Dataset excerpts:
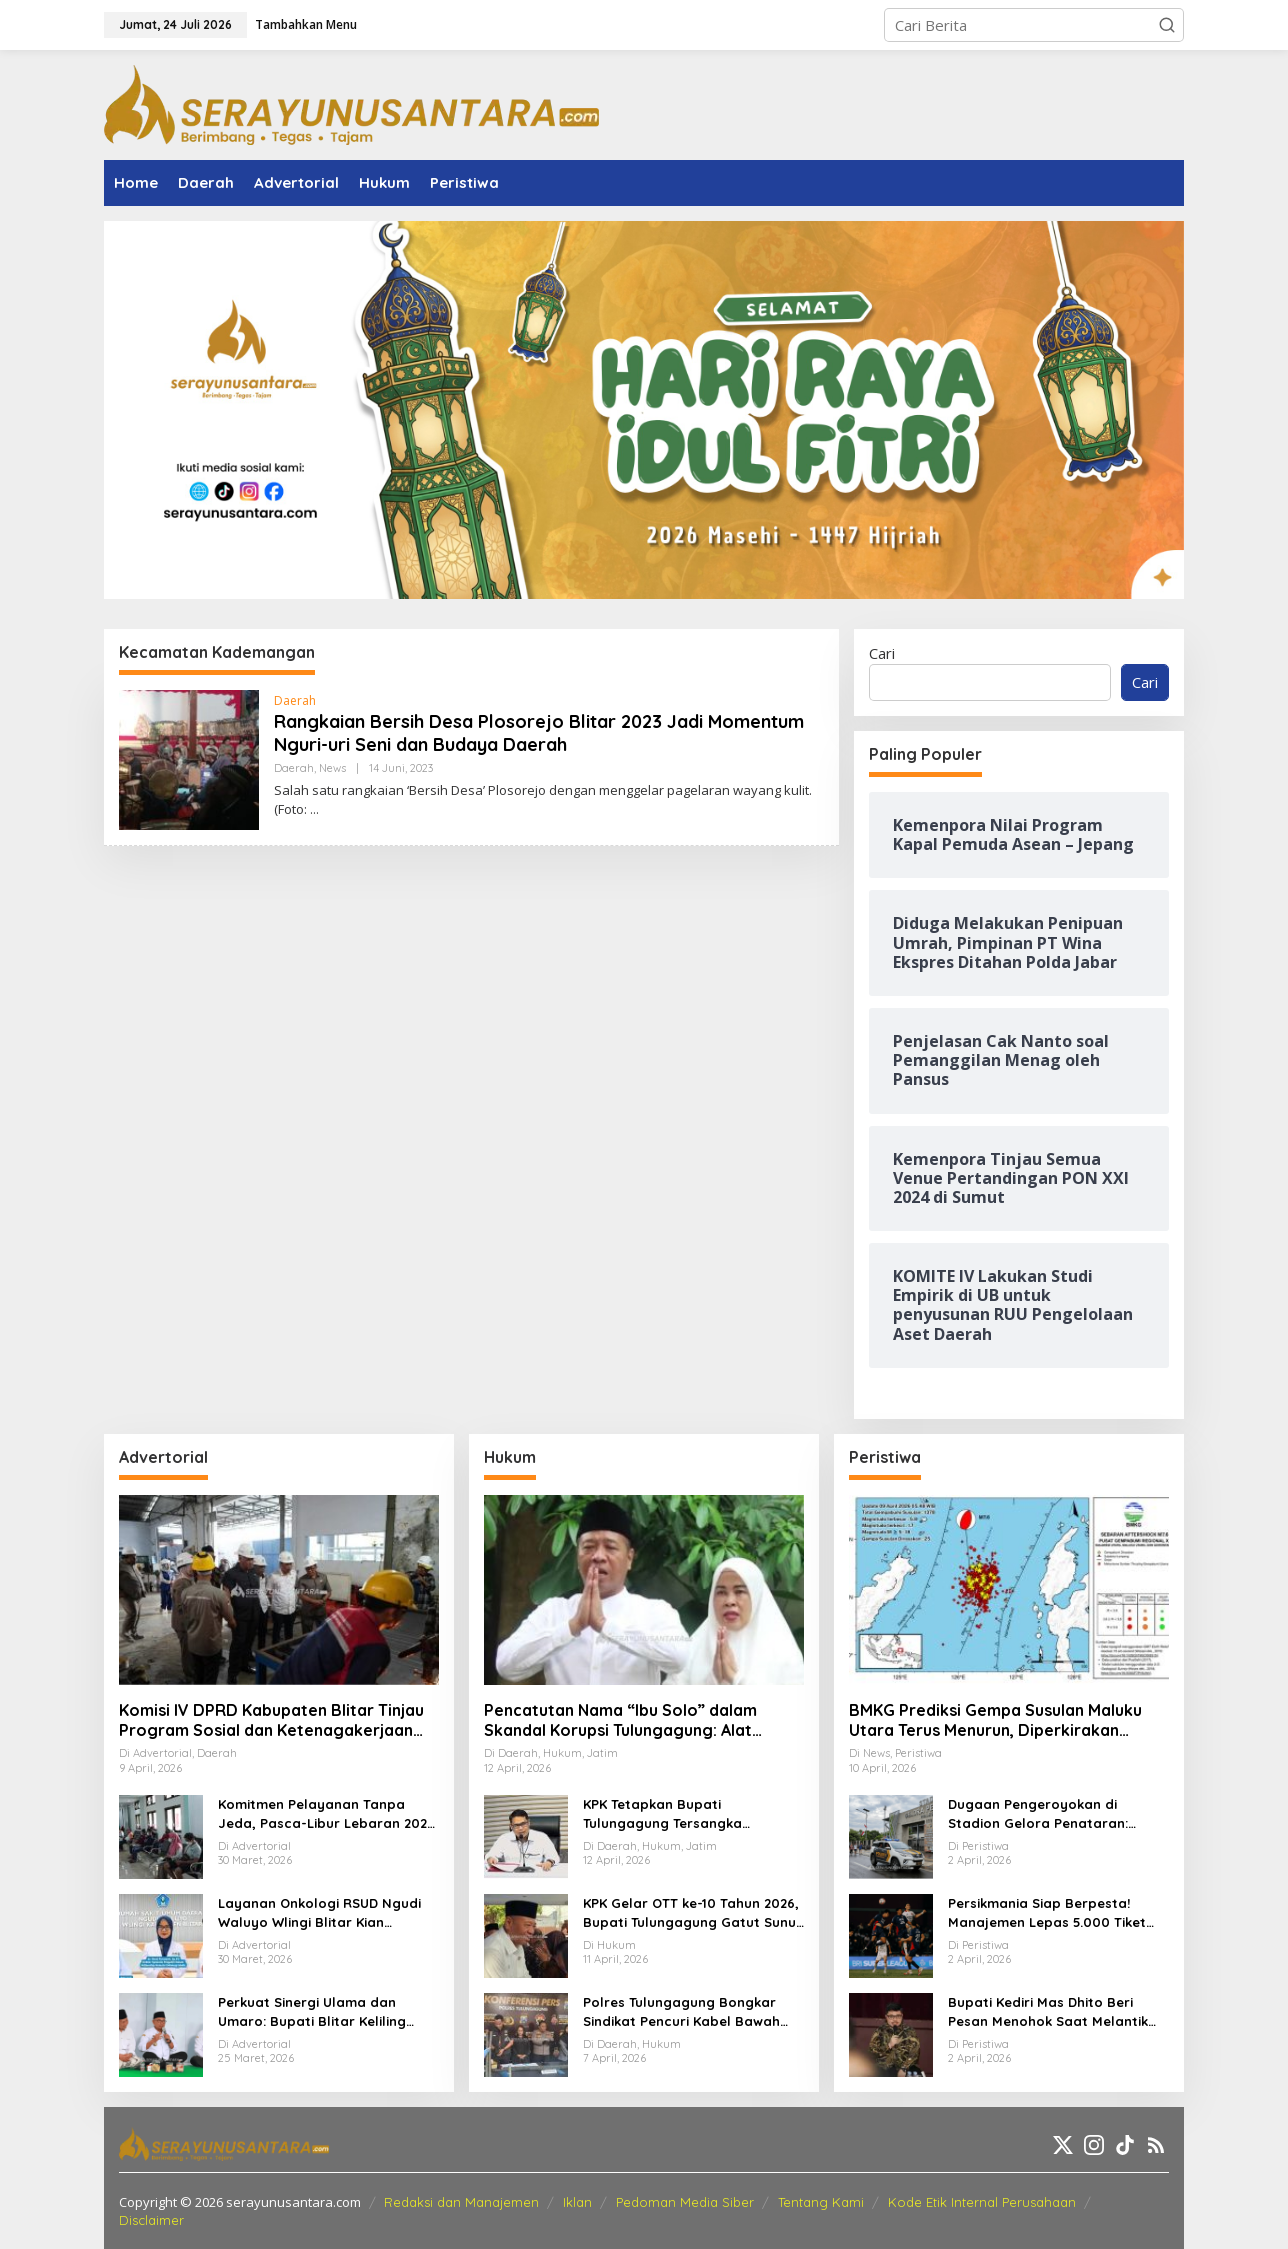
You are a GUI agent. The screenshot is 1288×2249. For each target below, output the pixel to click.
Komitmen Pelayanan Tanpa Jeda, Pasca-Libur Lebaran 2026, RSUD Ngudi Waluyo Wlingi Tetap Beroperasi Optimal (328, 1815)
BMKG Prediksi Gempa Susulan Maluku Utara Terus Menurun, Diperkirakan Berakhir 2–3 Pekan (995, 1721)
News (332, 768)
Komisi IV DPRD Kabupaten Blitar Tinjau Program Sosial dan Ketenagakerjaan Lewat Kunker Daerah (271, 1721)
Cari (882, 653)
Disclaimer (151, 2220)
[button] (1167, 25)
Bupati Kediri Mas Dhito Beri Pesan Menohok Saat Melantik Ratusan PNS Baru (1048, 2013)
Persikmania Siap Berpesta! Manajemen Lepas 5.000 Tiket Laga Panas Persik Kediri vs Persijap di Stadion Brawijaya (1047, 1914)
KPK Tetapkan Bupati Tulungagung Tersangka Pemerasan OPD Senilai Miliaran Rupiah (688, 1815)
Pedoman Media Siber (685, 2202)
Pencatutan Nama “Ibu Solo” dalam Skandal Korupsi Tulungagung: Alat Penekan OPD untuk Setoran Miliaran (627, 1721)
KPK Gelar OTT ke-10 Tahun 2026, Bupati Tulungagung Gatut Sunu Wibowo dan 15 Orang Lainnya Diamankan (691, 1914)
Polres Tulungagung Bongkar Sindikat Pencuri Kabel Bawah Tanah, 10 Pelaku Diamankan (681, 2013)
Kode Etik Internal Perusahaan (982, 2202)
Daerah (295, 700)
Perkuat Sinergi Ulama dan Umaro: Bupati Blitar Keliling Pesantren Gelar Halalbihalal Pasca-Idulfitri (315, 2013)
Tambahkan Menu (306, 24)
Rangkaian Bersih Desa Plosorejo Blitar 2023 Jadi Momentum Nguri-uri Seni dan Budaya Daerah (539, 733)
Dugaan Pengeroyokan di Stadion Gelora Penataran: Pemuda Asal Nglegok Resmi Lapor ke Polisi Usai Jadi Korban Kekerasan (1055, 1815)
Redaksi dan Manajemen (461, 2202)
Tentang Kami (821, 2202)
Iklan (577, 2202)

WORK ORDER | Each line from the one holding "Cari (882, 653)" to the end of the entries is to be written out exactly. Skip every line before it.

EXERCISE ANSWER |
Cari (882, 653)
Disclaimer (151, 2220)
[button] (1167, 25)
Bupati Kediri Mas Dhito Beri Pesan Menohok Saat Melantik Ratusan PNS Baru (1048, 2013)
Persikmania Siap Berpesta! Manajemen Lepas 5.000 Tiket Laga Panas Persik Kediri vs Persijap di Stadion Brawijaya (1047, 1914)
KPK Tetapkan Bupati Tulungagung Tersangka Pemerasan OPD Senilai Miliaran Rupiah (688, 1815)
Pedoman Media Siber (685, 2202)
Pencatutan Nama “Ibu Solo” dalam Skandal Korupsi Tulungagung: Alat Penekan OPD untuk Setoran Miliaran (627, 1721)
KPK Gelar OTT ke-10 Tahun 2026, Bupati Tulungagung Gatut Sunu Wibowo dan 15 Orang Lainnya Diamankan (691, 1914)
Polres Tulungagung Bongkar Sindikat Pencuri Kabel Bawah Tanah, 10 Pelaku Diamankan (681, 2013)
Kode Etik Internal Perusahaan (982, 2202)
Daerah (295, 700)
Perkuat Sinergi Ulama dan Umaro: Bupati Blitar Keliling Pesantren Gelar Halalbihalal Pasca-Idulfitri (315, 2013)
Tambahkan Menu (306, 24)
Rangkaian Bersih Desa Plosorejo Blitar 2023 Jadi Momentum Nguri-uri Seni dan Budaya Daerah (539, 733)
Dugaan Pengeroyokan di Stadion Gelora Penataran: Pemuda Asal Nglegok Resmi Lapor ke Polisi Usai Jadi Korban Kekerasan (1055, 1815)
Redaksi dan Manajemen (461, 2202)
Tentang Kami (821, 2202)
Iklan (577, 2202)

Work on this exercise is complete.